Luard, Nicholas 1937-2004
LUARD, Nicholas 1937-2004
(James McVean)
OBITUARY NOTICE—
See index for CA sketch: Born June 26, 1937, in London, England; died of cancer, May 25, 2004, in London, England. Author. Beginning his career as a satirist, as well as founder of the magazine Private Eye and the nightclub the Establishment, Luard later made a name for himself as a novelist, travel writer, and environmentalist. Though born in London, he spent his early childhood in Tehran, Iran, where his father was a manager for the oil company British Petroleum. When he was seven, his parents divorced and he was sent back to England to attend a boarding school. He later attended Winchester College on a scholarship, followed by a year at the Sorbonne. After serving in the Coldstream Guards from 1955 to 1957, he attended Magdalene College, completing a master's degree at Cambridge University in 1960 and a second master's at the University of Pennsylvania in 1961. It was while at Magdalene that he met Peter Cook, the talented comedian and Beyond the Fringe performer with whom he would found the Soho club called the Establishment. The Establishment was a popular comedy venue during the 1960s, and Luard also found success in 1962 by purchasing the Private Eye, the satirical magazine for which he became known as "the Emperor of Satire." Selling the magazine to Cook in 1963, he moved to Spain and began a writing career, penning travel books such as The Last Wilderness: A Journey across the Great Kalahari Desert (1981) and Wildlife Parks of Africa (1985), as well as novels like The Orion Lion (1976), the bestselling Gondar (1988), and Silverback (1996). His love of Africa, inspired by the time his mother took him to that land when he was a child, and his love of nature in general led Luard to become active in environmental pursuits.
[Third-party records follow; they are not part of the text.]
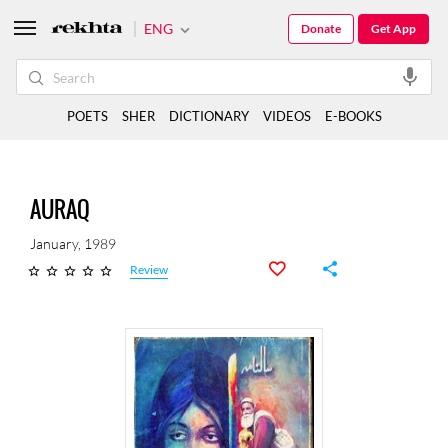
ENG
Donate
Get App
POETS
SHER
DICTIONARY
VIDEOS
E-BOOKS
AURAQ
January, 1989
Review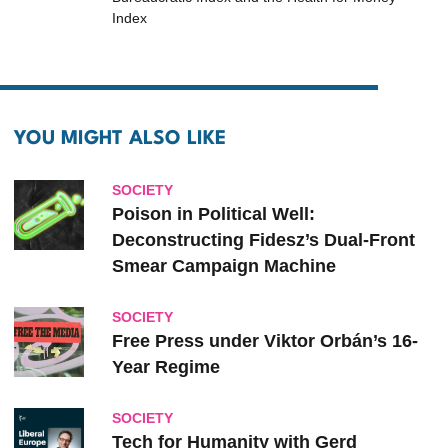
Index
YOU MIGHT ALSO LIKE
SOCIETY
Poison in Political Well:
Deconstructing Fidesz’s Dual-Front
Smear Campaign Machine
SOCIETY
Free Press under Viktor Orbán’s 16-
Year Regime
SOCIETY
Tech for Humanity with Gerd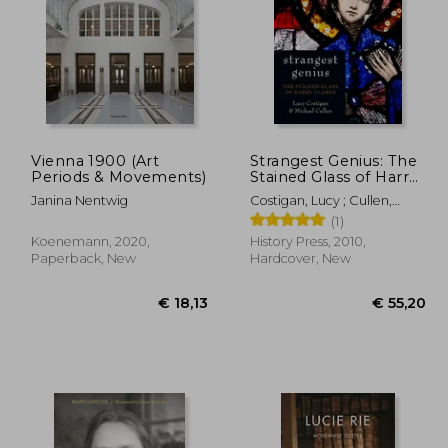
Vienna 1900 (Art
Strangest Genius: The
Periods & Movements)
Stained Glass of Harry
Clarke
56,80
€ 79,00
Janina Nentwig
Costigan, Lucy ; Cullen,
Michael
(1)
Koenemann, 2020,
History Press, 2010,
Paperback, New
Hardcover, New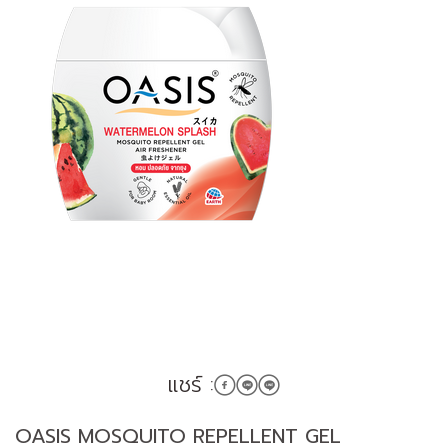
แชร์ :
OASIS MOSQUITO REPELLENT GEL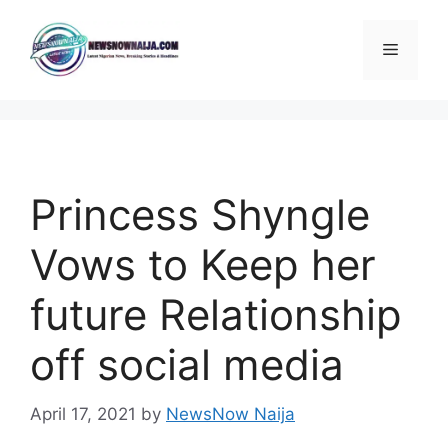
Skip
to
Menu
content
Princess Shyngle
Vows to Keep her
future Relationship
off social media
April 17, 2021
by
NewsNow Naija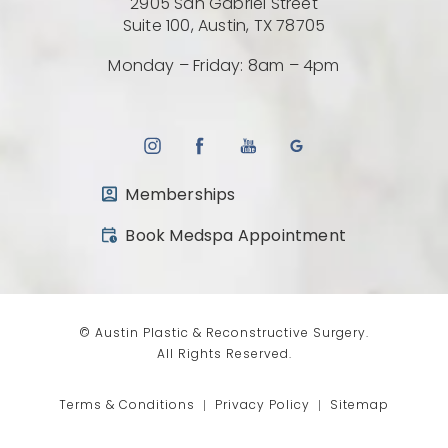
2905 San Gabriel Street
(Opens directio
Suite 100, Austin, TX 78705
Monday – Friday: 8am – 4pm
Memberships
(opens in a new tab)
Book Medspa Appointment
© Austin Plastic & Reconstructive Surgery.
All Rights Reserved.
Terms & Conditions
Privacy Policy
Sitemap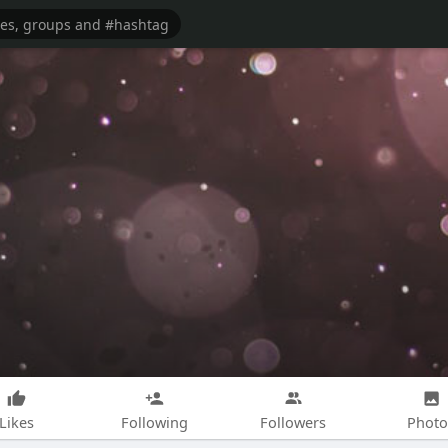
Likes
Following
Followers
Photo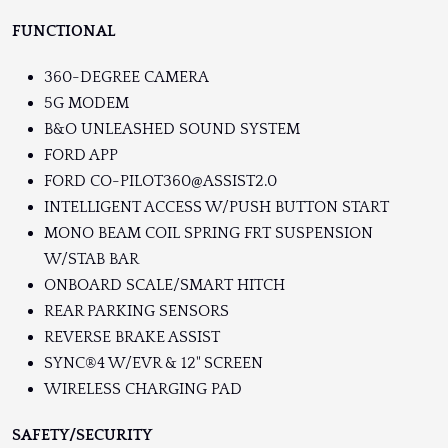
FUNCTIONAL
360-DEGREE CAMERA
5G MODEM
B&O UNLEASHED SOUND SYSTEM
FORD APP
FORD CO-PILOT360@ASSIST2.0
INTELLIGENT ACCESS W/PUSH BUTTON START
MONO BEAM COIL SPRING FRT SUSPENSION
W/STAB BAR
ONBOARD SCALE/SMART HITCH
REAR PARKING SENSORS
REVERSE BRAKE ASSIST
SYNC®4 W/EVR & 12" SCREEN
WIRELESS CHARGING PAD
SAFETY/SECURITY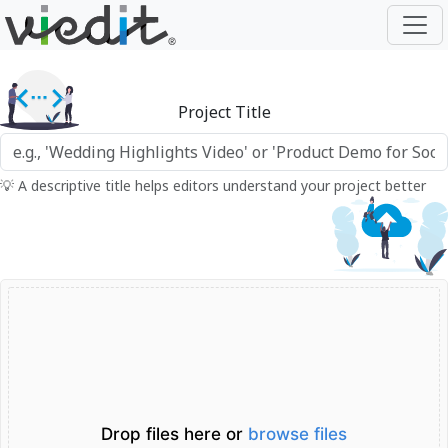
Project Title
💡 A descriptive title helps editors understand your project better
Drop files here or
browse files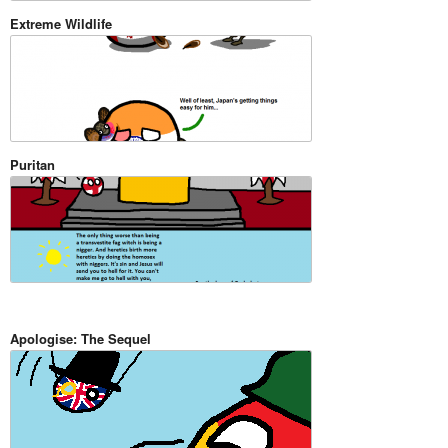
Extreme Wildlife
Puritan
Apologise: The Sequel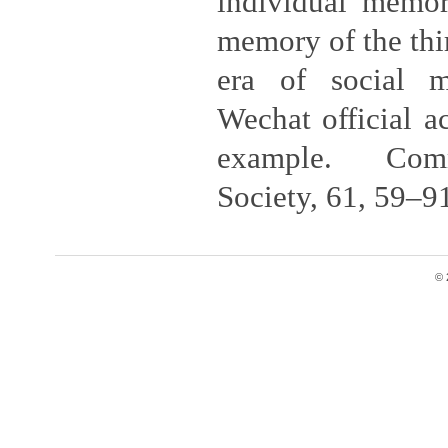
individual memori
memory of the thir
era of social 
Wechat official a
example. Com
Society, 61, 59–9
© 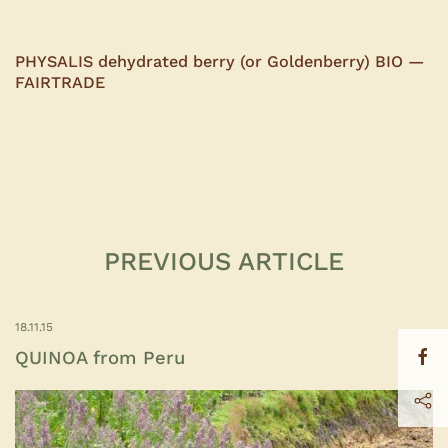
PHYSALIS dehydrated berry (or Goldenberry) BIO —
FAIRTRADE
PREVIOUS ARTICLE
18.11.15
QUINOA from Peru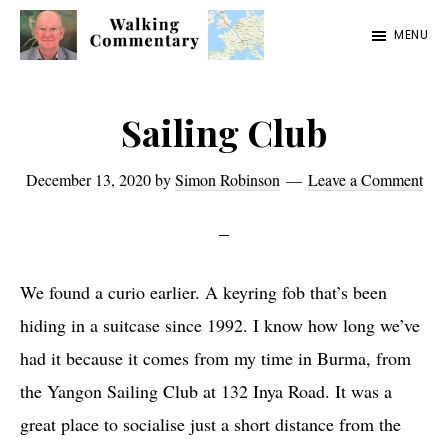
Skip
Skip
Skip
MENU
to
to
to
Walking
Thoughts
main
primary
footer
Commentary
and
content
sidebar
Sailing Club
cycling
from
December 13, 2020
by
Simon Robinson
Leave a Comment
Manchester
to
Rome
We found a curio earlier. A keyring fob that’s been
in
hiding in a suitcase since 1992. I know how long we’ve
2023
had it because it comes from my time in Burma, from
the Yangon Sailing Club at 132 Inya Road. It was a
great place to socialise just a short distance from the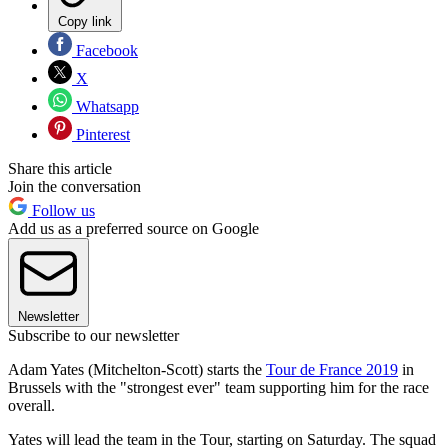
Copy link
Facebook
X
Whatsapp
Pinterest
Share this article
Join the conversation
Follow us
Add us as a preferred source on Google
Newsletter
Subscribe to our newsletter
Adam Yates (Mitchelton-Scott) starts the
Tour de France 2019
in
Brussels with the "strongest ever" team supporting him for the race
overall.
Yates will lead the team in the Tour, starting on Saturday. The squad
He founded the John Muir Trust in Scotland in 1981, buying up huge tracts of land to be conserved for future generations. The 1990s were a tough time for Luard; first, one of his children contracted AIDS, about which he wrote in The Field of the Star: A Pilgrim's Journey to Santiago de Comp (1998), and he lost a bid for a seat in the British Parliament in 1997. Luard also contracted cancer, which, after a period of remission and a liver transplant, eventually came back and proved fatal.
OBITUARIES AND OTHER SOURCES:
PERIODICALS
Guardian (London, England), June 1, 2004, p. 21.
Independent (London, England), May 28, 2004, p. 34.
Times (London, England), May 28, 2004, p. 44.